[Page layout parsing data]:
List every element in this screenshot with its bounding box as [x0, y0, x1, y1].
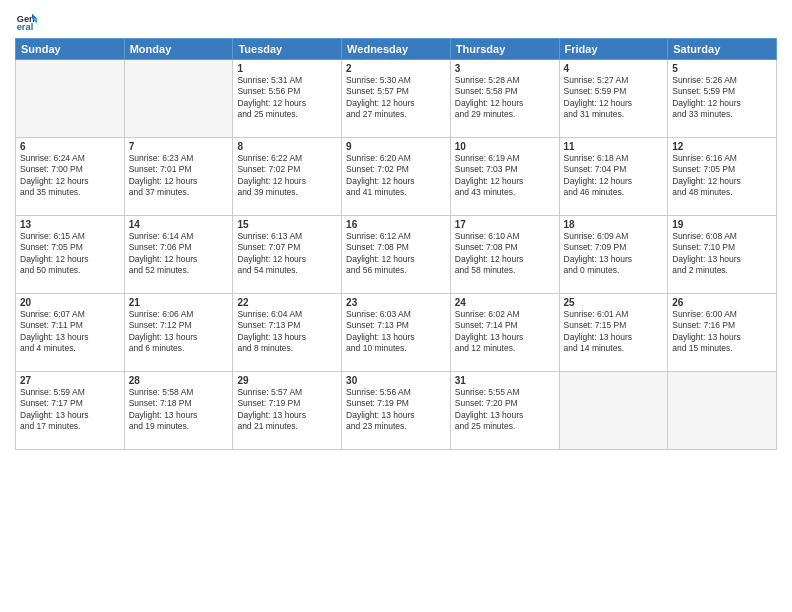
- day-number: 19: [672, 219, 772, 230]
- day-info: Sunrise: 5:27 AM Sunset: 5:59 PM Dayligh…: [564, 75, 664, 121]
- calendar-cell: [559, 372, 668, 450]
- day-info: Sunrise: 6:08 AM Sunset: 7:10 PM Dayligh…: [672, 231, 772, 277]
- svg-text:eral: eral: [17, 22, 34, 32]
- weekday-header-saturday: Saturday: [668, 39, 777, 60]
- day-number: 10: [455, 141, 555, 152]
- calendar-cell: 28Sunrise: 5:58 AM Sunset: 7:18 PM Dayli…: [124, 372, 233, 450]
- week-row-3: 13Sunrise: 6:15 AM Sunset: 7:05 PM Dayli…: [16, 216, 777, 294]
- calendar-cell: 18Sunrise: 6:09 AM Sunset: 7:09 PM Dayli…: [559, 216, 668, 294]
- week-row-2: 6Sunrise: 6:24 AM Sunset: 7:00 PM Daylig…: [16, 138, 777, 216]
- day-info: Sunrise: 6:16 AM Sunset: 7:05 PM Dayligh…: [672, 153, 772, 199]
- day-info: Sunrise: 5:58 AM Sunset: 7:18 PM Dayligh…: [129, 387, 229, 433]
- calendar-cell: 16Sunrise: 6:12 AM Sunset: 7:08 PM Dayli…: [342, 216, 451, 294]
- calendar-cell: [16, 60, 125, 138]
- weekday-header-tuesday: Tuesday: [233, 39, 342, 60]
- day-info: Sunrise: 6:22 AM Sunset: 7:02 PM Dayligh…: [237, 153, 337, 199]
- calendar-cell: 5Sunrise: 5:26 AM Sunset: 5:59 PM Daylig…: [668, 60, 777, 138]
- calendar-cell: 24Sunrise: 6:02 AM Sunset: 7:14 PM Dayli…: [450, 294, 559, 372]
- day-info: Sunrise: 5:55 AM Sunset: 7:20 PM Dayligh…: [455, 387, 555, 433]
- calendar-cell: 19Sunrise: 6:08 AM Sunset: 7:10 PM Dayli…: [668, 216, 777, 294]
- day-number: 20: [20, 297, 120, 308]
- day-info: Sunrise: 6:15 AM Sunset: 7:05 PM Dayligh…: [20, 231, 120, 277]
- day-info: Sunrise: 6:20 AM Sunset: 7:02 PM Dayligh…: [346, 153, 446, 199]
- day-number: 5: [672, 63, 772, 74]
- day-info: Sunrise: 6:19 AM Sunset: 7:03 PM Dayligh…: [455, 153, 555, 199]
- calendar-page: Gen eral SundayMondayTuesdayWednesdayThu…: [0, 0, 792, 612]
- day-number: 26: [672, 297, 772, 308]
- day-number: 31: [455, 375, 555, 386]
- calendar-cell: 15Sunrise: 6:13 AM Sunset: 7:07 PM Dayli…: [233, 216, 342, 294]
- calendar-cell: 27Sunrise: 5:59 AM Sunset: 7:17 PM Dayli…: [16, 372, 125, 450]
- day-number: 17: [455, 219, 555, 230]
- day-info: Sunrise: 5:56 AM Sunset: 7:19 PM Dayligh…: [346, 387, 446, 433]
- calendar-cell: 25Sunrise: 6:01 AM Sunset: 7:15 PM Dayli…: [559, 294, 668, 372]
- calendar-cell: 2Sunrise: 5:30 AM Sunset: 5:57 PM Daylig…: [342, 60, 451, 138]
- calendar-cell: 13Sunrise: 6:15 AM Sunset: 7:05 PM Dayli…: [16, 216, 125, 294]
- calendar-cell: [124, 60, 233, 138]
- day-number: 2: [346, 63, 446, 74]
- day-info: Sunrise: 6:13 AM Sunset: 7:07 PM Dayligh…: [237, 231, 337, 277]
- calendar-cell: 26Sunrise: 6:00 AM Sunset: 7:16 PM Dayli…: [668, 294, 777, 372]
- week-row-4: 20Sunrise: 6:07 AM Sunset: 7:11 PM Dayli…: [16, 294, 777, 372]
- calendar-cell: 31Sunrise: 5:55 AM Sunset: 7:20 PM Dayli…: [450, 372, 559, 450]
- calendar-cell: 9Sunrise: 6:20 AM Sunset: 7:02 PM Daylig…: [342, 138, 451, 216]
- day-info: Sunrise: 6:07 AM Sunset: 7:11 PM Dayligh…: [20, 309, 120, 355]
- calendar-cell: 17Sunrise: 6:10 AM Sunset: 7:08 PM Dayli…: [450, 216, 559, 294]
- day-number: 16: [346, 219, 446, 230]
- calendar-cell: 10Sunrise: 6:19 AM Sunset: 7:03 PM Dayli…: [450, 138, 559, 216]
- day-number: 6: [20, 141, 120, 152]
- day-info: Sunrise: 6:09 AM Sunset: 7:09 PM Dayligh…: [564, 231, 664, 277]
- day-info: Sunrise: 5:31 AM Sunset: 5:56 PM Dayligh…: [237, 75, 337, 121]
- calendar-table: SundayMondayTuesdayWednesdayThursdayFrid…: [15, 38, 777, 450]
- day-number: 12: [672, 141, 772, 152]
- day-info: Sunrise: 5:28 AM Sunset: 5:58 PM Dayligh…: [455, 75, 555, 121]
- day-info: Sunrise: 6:10 AM Sunset: 7:08 PM Dayligh…: [455, 231, 555, 277]
- day-number: 25: [564, 297, 664, 308]
- day-info: Sunrise: 5:59 AM Sunset: 7:17 PM Dayligh…: [20, 387, 120, 433]
- logo-icon: Gen eral: [15, 10, 37, 32]
- day-number: 11: [564, 141, 664, 152]
- day-number: 8: [237, 141, 337, 152]
- day-number: 28: [129, 375, 229, 386]
- week-row-1: 1Sunrise: 5:31 AM Sunset: 5:56 PM Daylig…: [16, 60, 777, 138]
- day-number: 14: [129, 219, 229, 230]
- day-info: Sunrise: 5:57 AM Sunset: 7:19 PM Dayligh…: [237, 387, 337, 433]
- day-number: 29: [237, 375, 337, 386]
- day-number: 4: [564, 63, 664, 74]
- weekday-header-monday: Monday: [124, 39, 233, 60]
- day-info: Sunrise: 6:03 AM Sunset: 7:13 PM Dayligh…: [346, 309, 446, 355]
- day-info: Sunrise: 6:18 AM Sunset: 7:04 PM Dayligh…: [564, 153, 664, 199]
- day-number: 7: [129, 141, 229, 152]
- calendar-cell: 14Sunrise: 6:14 AM Sunset: 7:06 PM Dayli…: [124, 216, 233, 294]
- calendar-cell: 30Sunrise: 5:56 AM Sunset: 7:19 PM Dayli…: [342, 372, 451, 450]
- calendar-cell: 23Sunrise: 6:03 AM Sunset: 7:13 PM Dayli…: [342, 294, 451, 372]
- day-number: 1: [237, 63, 337, 74]
- day-info: Sunrise: 6:04 AM Sunset: 7:13 PM Dayligh…: [237, 309, 337, 355]
- day-info: Sunrise: 6:24 AM Sunset: 7:00 PM Dayligh…: [20, 153, 120, 199]
- day-info: Sunrise: 6:01 AM Sunset: 7:15 PM Dayligh…: [564, 309, 664, 355]
- day-info: Sunrise: 6:23 AM Sunset: 7:01 PM Dayligh…: [129, 153, 229, 199]
- day-number: 18: [564, 219, 664, 230]
- day-number: 13: [20, 219, 120, 230]
- calendar-cell: 11Sunrise: 6:18 AM Sunset: 7:04 PM Dayli…: [559, 138, 668, 216]
- day-number: 30: [346, 375, 446, 386]
- header: Gen eral: [15, 10, 777, 32]
- weekday-header-row: SundayMondayTuesdayWednesdayThursdayFrid…: [16, 39, 777, 60]
- day-number: 23: [346, 297, 446, 308]
- calendar-cell: 8Sunrise: 6:22 AM Sunset: 7:02 PM Daylig…: [233, 138, 342, 216]
- day-info: Sunrise: 5:26 AM Sunset: 5:59 PM Dayligh…: [672, 75, 772, 121]
- day-info: Sunrise: 6:00 AM Sunset: 7:16 PM Dayligh…: [672, 309, 772, 355]
- day-info: Sunrise: 6:12 AM Sunset: 7:08 PM Dayligh…: [346, 231, 446, 277]
- calendar-cell: 29Sunrise: 5:57 AM Sunset: 7:19 PM Dayli…: [233, 372, 342, 450]
- day-info: Sunrise: 5:30 AM Sunset: 5:57 PM Dayligh…: [346, 75, 446, 121]
- calendar-cell: 6Sunrise: 6:24 AM Sunset: 7:00 PM Daylig…: [16, 138, 125, 216]
- day-number: 24: [455, 297, 555, 308]
- calendar-cell: 4Sunrise: 5:27 AM Sunset: 5:59 PM Daylig…: [559, 60, 668, 138]
- day-info: Sunrise: 6:02 AM Sunset: 7:14 PM Dayligh…: [455, 309, 555, 355]
- day-number: 15: [237, 219, 337, 230]
- calendar-cell: [668, 372, 777, 450]
- day-number: 27: [20, 375, 120, 386]
- day-number: 3: [455, 63, 555, 74]
- weekday-header-sunday: Sunday: [16, 39, 125, 60]
- calendar-cell: 20Sunrise: 6:07 AM Sunset: 7:11 PM Dayli…: [16, 294, 125, 372]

[WHAT THIS TASK INVOLVES]:
Find every line above where the word "header" occurs, and copy that line.

[SOLUTION TO THIS PROBLEM]:
- weekday-header-saturday: Saturday: [668, 39, 777, 60]
- weekday-header-tuesday: Tuesday: [233, 39, 342, 60]
- weekday-header-monday: Monday: [124, 39, 233, 60]
- header: Gen eral: [15, 10, 777, 32]
- weekday-header-row: SundayMondayTuesdayWednesdayThursdayFrid…: [16, 39, 777, 60]
- weekday-header-sunday: Sunday: [16, 39, 125, 60]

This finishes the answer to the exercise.